やはり、人生肝心なのは引き際ではないかと。

己の使命が終わったのに、居心地よさに安住し、いつまでもぐずぐずと居続けてはいけません。

オトコなら人生の区切りできっぱりと見切りを付け、若い人にその席を譲らなければいけません。

 

僕もまもなく退職します。

ということは、浅田真央ちゃんと時を同じくして(3か月違うけど)引退するわけです。

何という奇遇なんでしょうか、

って…

 

それが何か関係あんのか

 

と思うでしょ。

驚かないでください。

大アリ食いです。

ふふふ。

でも、あんまりヒトには言わないでね。

 

 

 

僕が真央ちゃんと初めて会ったのは、2007年の1月のことです。

当時浅田真央16歳。

2007-08シーズンにGPシリーズに2戦2勝し、彼女の全盛期とも言われている時期です。

それに対し、ワタクシ当時49歳。

僕のサラリーマン人生の全盛期と言われていた時期です(←誰も言ってません)。

共に全盛期どうしの…16歳と49歳。

やはりお互いに惹かれあうものがあったんでしょうか。

↑既に妄想が始まっています。

ただ、その年の差33歳。

いわゆる世間で言うところの

禁断の恋

です。

 

その真央ちゃんが札幌の真駒内アイスアリーナで開催されたフィギュア・スケートのイベントで来札したのです。

会場は満員御礼状態でした。

僕はいわゆる「関係者」というやつでしたので、メインスタンド中央のボックス席という関係者席の最後列・一番左の席に座り、外人選手が滑っているのを何気に見ていました。

僕の周りには誰も座っていませんでした。

 

すると、浅田真央ちゃんの姉の舞ちゃんがとことこと歩いてきて、なな、なーんと、

僕の隣の隣の席

に座ったのです。

ラッキーです。

でも、僕と舞ちゃんの間には一つ空席があったので、腕を伸ばしきらなければ舞ちゃんには触れることができない、犯罪者にはならなくて済む安心の距離でした。

あーよかった。

 

それから10分くらい経った時でしょうか。

リンクを見つめる僕の視野の右端に

浅田真央ちゃん

の姿がかすかに見えたのです。

 

(お、真央ちゃんだ!)

 

僕の心臓が1回だけ大きくドキっと振動しました。

そして、その姿はぐんぐん僕に近づき

・・・

なな、なーーんと僕と舞ちゃんとの間の席、つまり

僕のすぐ右隣の席

に座ったのです。

ということは僕の利き腕側です。←それが何か関係あるんでしょうか

 

ドキドキドキドキ

・・・

僕は大人げなく動揺してしまいました。

視線はフィギュア界の関係者のように、フィギュア界の行く末を案じるような姿勢を装い一心不乱にリンクに向けています。

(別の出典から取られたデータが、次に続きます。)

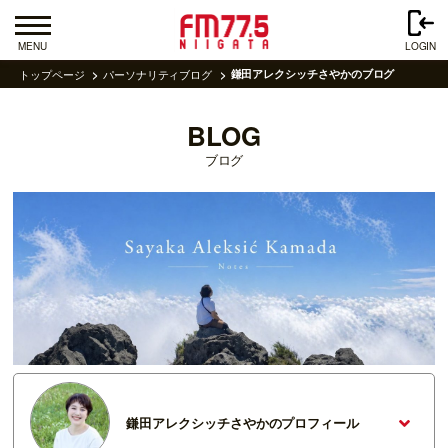
MENU
LOGIN
トップページ
パーソナリティブログ
鎌田アレクシッチさやかのブログ
BLOG
ブログ
鎌田アレクシッチさやかのプロフィール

でも、滑っている選手がリンクの右側に行くと、選手を見るふりをして視線を右下に落し、真央ちゃんの

ヒザ

をみました。

ほんの少し

・・・

距離で言うと23.5cmほど右手を伸ばせばそこに、

浅田真央ちゃんのヒザ

があるのです。

(注)別にヒザ・フェチというわけではありません。

 

ドキドキドキドキドキドキドキドキドキ

 

覚悟さえ、

・・・

えーと

・・・

サラリーマンを辞めて犯罪者になる覚悟さえ決めれば…、

 

ドキドキドキドキドキドキドキドキドキドキドキドキドキドキドキドキドキ

チャーンスです。

↑ピンチかも。

 

僕は迷いました。

ヒザを

・・・

ではありません。

なんか話しかけた方がいいのではないだろうかと。

このまま二人で黙ってリンクを見ているのも気まずい雰囲気です。

↑そんなことはありません。

 

(で、でも、なんて話しかければいいんだろう・・・)

僕は、あれこれ考えました。

なんか、きっかけが必要です。

「舞ちゃんは元気ですか」

というのも、すぐ隣の隣で元気そうにしてるので変だし、

・・・

「お母さんは元気にしてますか」

というのも、

(このヒト、昔お母さんと何か深い関係でもあったのかな)

と、疑れそうです。

 

僕は真央ちゃんにかける言葉を必死に考えました。

と、その時です。

突然、

織田信成

が僕たちの方に歩いてきてすぐ前に立ち、

リンクに登場してきた佐藤有香選手に向かって、

「ユッカちゃーん!ファッ・イ・トォー!」

と子どものような甲高い声で叫んだのです。

 

オマエは小学生か!

 

せっかく真央ちゃんといい雰囲気を作り上げたのに(←作り上げていません)、

この織田信成の登場により、今までの努力が(←してません)

台無しになってしまったではありませんか。

 

瞬間的に逆上した僕は思わず、

 

「うっせーぞ。ノブナリ!」

 

・・・

すいません。

こーいう風に「  」で書くと、さも本当に言ってしまったように見えるので、(  )に訂正させていただきます。

(うっせーぞ、信成!)

と頭の中で考えはしましたが、分別のあるオトナなので口にはしませんでした。

 

さて、どうしたものでしょうか。

相変わらず真央ちゃんにかける言葉がみつかりません。

その代わりに、まずいことが頭をめぐりだしたのです。

(このまま手を伸ばして真央ちゃんのヒザの上に手をそっと置いたらどうなるんだろうか…)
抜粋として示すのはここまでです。